Il discorso non vale solo per l’auto. È l’intera economia continentale a soffrire gravi ritardi nei confronti della Cina e degli Stati Uniti. Draghi propone un grande piano di investimenti comuni – 800 miliardi di euro, pari al 4,4-4,7 per cento del pil europeo (il piano Marshall voluto dagli Stati Uniti dopo la seconda guerra mondiale era pari all’1-2 per cento del pil) – nella transizione energetica, nelle tecnologie digitali, nella difesa, nella sicurezza, nella produttività e nell’innovazione. Ma non ci sono solo i soldi: è necessario anche un profondo cambiamento politico. Bisognerebbe, per esempio, accelerare i processi decisionali, snellire la regolamentazione e soprattutto accettare una maggiore integrazione delle politiche economiche e fiscali degli stati membri. Insomma, gli investimenti hanno un senso se alla base c’è una visione comune. Meglio ancora se gli stati dell’Unione europea accettano di fare passi avanti in direzione degli Stati Uniti d’Europa. L’alternativa a un’Europa davvero unita e che non ha paura del futuro è un continente inadeguato alle sfide globali e destinato al declino, a una “lunga agonia”, stretto nella morsa tra la Cina e gli Stati Uniti.

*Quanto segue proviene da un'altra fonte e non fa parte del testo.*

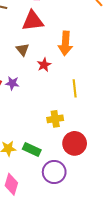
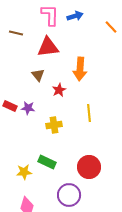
yellow cross: (55, 119) -> (54, 125), moved
green rectangle: (32, 150) -> (47, 162), moved

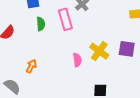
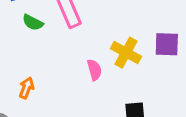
green semicircle: (41, 24) -> (33, 22), turned 128

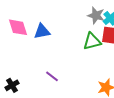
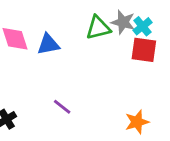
green triangle: (92, 41) -> (98, 28), moved

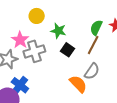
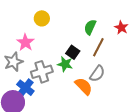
green semicircle: (96, 28) -> (90, 27), moved
green star: (58, 31) -> (65, 64), moved
gray cross: (34, 51) -> (42, 72), moved

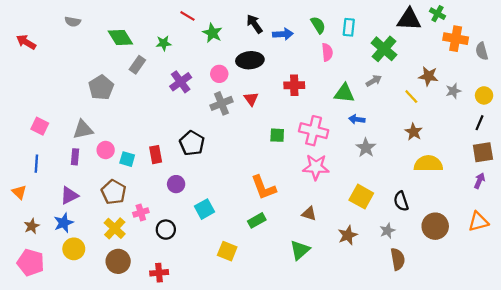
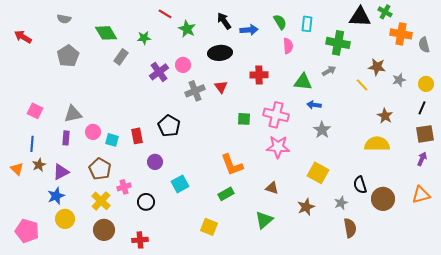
green cross: (384, 49) -> (338, 43), turned -30
pink circle: (219, 74) -> (183, 65), moved
gray pentagon: (101, 87) -> (68, 56), moved
brown star: (414, 132) -> (385, 116), moved
black semicircle: (401, 201) -> (360, 185), moved
brown star: (32, 226) -> (39, 165), moved
yellow square: (227, 251) -> (209, 227), moved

Ora la parola passa alla politica. L’analisi e le proposte di Draghi sono la base per far partire una discussione su una politica industriale innovativa e in generale sul futuro dell’Unione europea. Il timore è che ancora una volta prevalgano atteggiamenti miopi e la difesa dei campioni e degli interessi nazionali. A partire dall’Italia, ogni paese membro è entusiasta dell’Unione europea solo quando le sue decisioni favoriscono i propri obiettivi. Poche ore dopo la presentazione dello studio di Draghi, il ministro delle finanze tedesco, il liberale Christian Lindner, ha dichiarato che la Germania “non appoggerà” una delle idee centrali del testo: i debiti in comune.

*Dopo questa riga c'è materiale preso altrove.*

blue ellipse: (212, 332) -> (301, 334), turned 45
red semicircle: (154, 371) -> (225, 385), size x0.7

L’11 settembre, intanto, il primo ministro spagnolo Pedro Sánchez ha dichiarato che il paese sta “riconsiderando” la sua posizione sui dazi doganali sulle importazioni di veicoli elettrici cinesi. Tra le sue preoccupazioni c’è il timore che lo scontro commerciale con Pechino possa “danneggiare gli esportatori spagnoli”. Le parole di Sánchez, inoltre, sono arrivate il dopo che l’azienda cinese Envision ha firmato un accordo per investire in Spagna un miliardo di dollari nella produzione di elettrolizzatori di idrogeno, una tecnologia che permette di ottenere idrogeno a base emissioni da fonti rinnovabili. Come ha scritto l’ex direttore dell’Economist Adrian Wooldridge, “è più probabile che nel vecchio continente si finisca con un misto di vecchie strategie industriali – alcune nazionali e altre a livello europeo, tutte distorte dalla protezione di interessi particolari – che sosterranno le deboli economie nazionali invece di dare vita a nuove Apple o a nuovi Google”.